Des informations intéressantes dans cet interview pour Guitar World:

I’ve read about Jimi Hendrix coming every night for a week to jam with the Jeff Beck Group at the Scene Club in New York City. Can you describe what that was like and your relationship with Jimi? — Charles Pizer
We did six nights in a row there [in June 1968]. The initial gig that broke us in America was at the Fillmore East with the Grateful Dead. But after that success and the great write ups, we then had to go down-market at a small club for six nights. It gave everyone a chance to watch what they had just seen again, six times in a row. We didn’t really want to be scrutinized like that, in case we just happened to get lucky the night we played the Fillmore, which was quite good.
The first night at the Scene, Jimi didn’t show up, but he came for the rest of the five nights. Around about the halfway mark, he’d come in from whatever recording he’d been doing. The buzz was incredible: the place was packed anyway, but when he came in they were standing on each other’s shoulders. Sometimes he didn’t have his guitar, so he would turn one of my spare guitars upside down and played that way, and I actually played bass at one point. I’ve got a photograph of that. Thank god someone took a picture, because there’s hardly any record of those goings-on.

Around that time, Jimi and I played a secret gig, a benefit at [drug rehabilitation center] Daytop Village. Jimi drove me up in his Corvette…that was the best moment. His driving was terrible. We were stuck in traffic in the middle of New York City, and he had this brand-new 427 Corvette boiling over, and I thought, I hope it doesn’t blow up right here! [laughs] I was thinking, Why did you buy a Corvette in Manhattan?
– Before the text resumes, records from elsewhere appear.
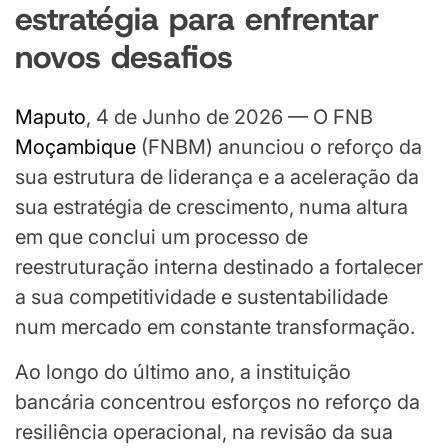
estratégia para enfrentar
novos desafios
Maputo
, 4 de Junho de 2026 — O FNB
Moçambique
(FNBM) anunciou o reforço da
sua estrutura de liderança e a aceleração da
sua estratégia de crescimento, numa altura
em que conclui um processo de
reestruturação interna destinado a fortalecer
a sua competitividade e sustentabilidade
num mercado em constante transformação.
Ao longo do último ano, a instituição
bancária concentrou esforços no reforço da
resiliência operacional, na revisão da sua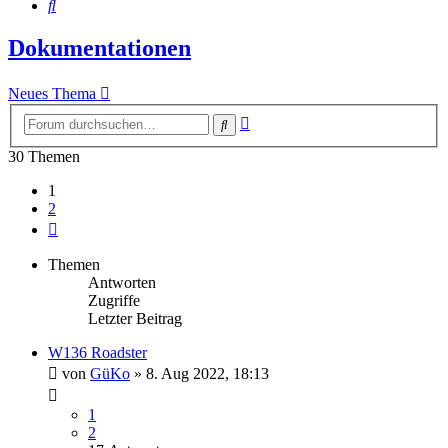
Suche
Dokumentationen
Neues Thema
Erweiterte
Suche
Suche
30 Themen
1
2
Nächste
Themen
Antworten
Zugriffe
Letzter Beitrag
W136 Roadster
von
GüKo
»
8. Aug 2022, 18:13
1
2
I wasn’t looking for compliments, but before I met Jimi someone told me that he knew all about my recordings with the Yardbirds. He had to, because for someone so utterly flamboyant and played so inventively, I knew he was one for listening out. He wasn’t one of those staid, insular kinds of blues players; he would listen to everything. And that alone thrilled me. He’d also seen the Yardbirds live in 1965/1966 when he was playing sideman to Little Richard, I believe.
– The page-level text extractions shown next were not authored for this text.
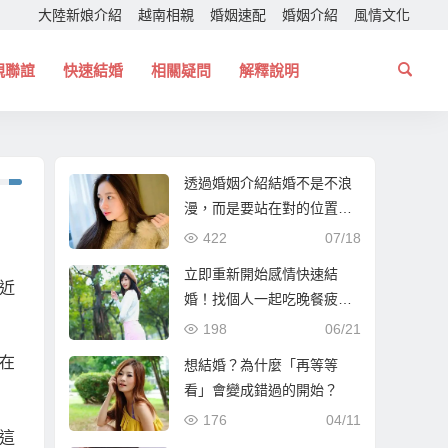
大陸新娘介紹
越南相親
婚姻速配
婚姻介紹
風情文化
親聯誼
快速結婚
相關疑問
解釋說明
透過婚姻介紹結婚不是不浪
漫，而是要站在對的位置！
幫你找個一起走下去的人！
422
07/18
立即重新開始感情快速結
近
婚！找個人一起吃晚餐疲憊
時能夠互相依靠！
198
06/21
在
想結婚？為什麼「再等等
看」會變成錯過的開始？
176
04/11
這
It was amazing to see him play, and I’d met him before I saw him perform. I saw him at this tiny little club in London, with all of these “dolly birds,” which is what they called girls dressed in their miniskirts. I think they all thought he was going to be a folky, Bob Dylan–type of character [laughs], and he blew the place apart with his version of [Dylan’s] “Like a Rolling Stone.”
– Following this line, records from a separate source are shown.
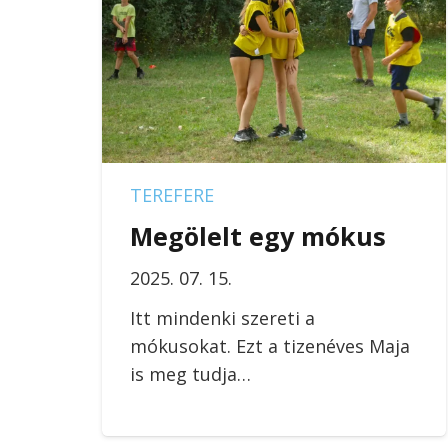
TEREFERE
Megölelt egy mókus
2025. 07. 15.
Itt mindenki szereti a
mókusokat. Ezt a tizenéves Maja
is meg tudja…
I just went, “Ah…this is so great!” It overshadowed any feelings of inferiority or competiveness. It was so amazing. To see someone doing what I wanted to do… I came out a little crestfallen, but on the positive side, here was this guy opening big doors for us. Instead of looking on the negative side and saying, “We’re finished,” I was thinking, No, we’ve just started! I was delighted to have known him for the short time that I did. It was the magical watering hole of the Speakeasy, the club where we hung out in London, that enabled that to happen. It was the one place you could go and be guaranteed to see Eric or Jimi and have fun playing. Those places don’t seem to exist anymore.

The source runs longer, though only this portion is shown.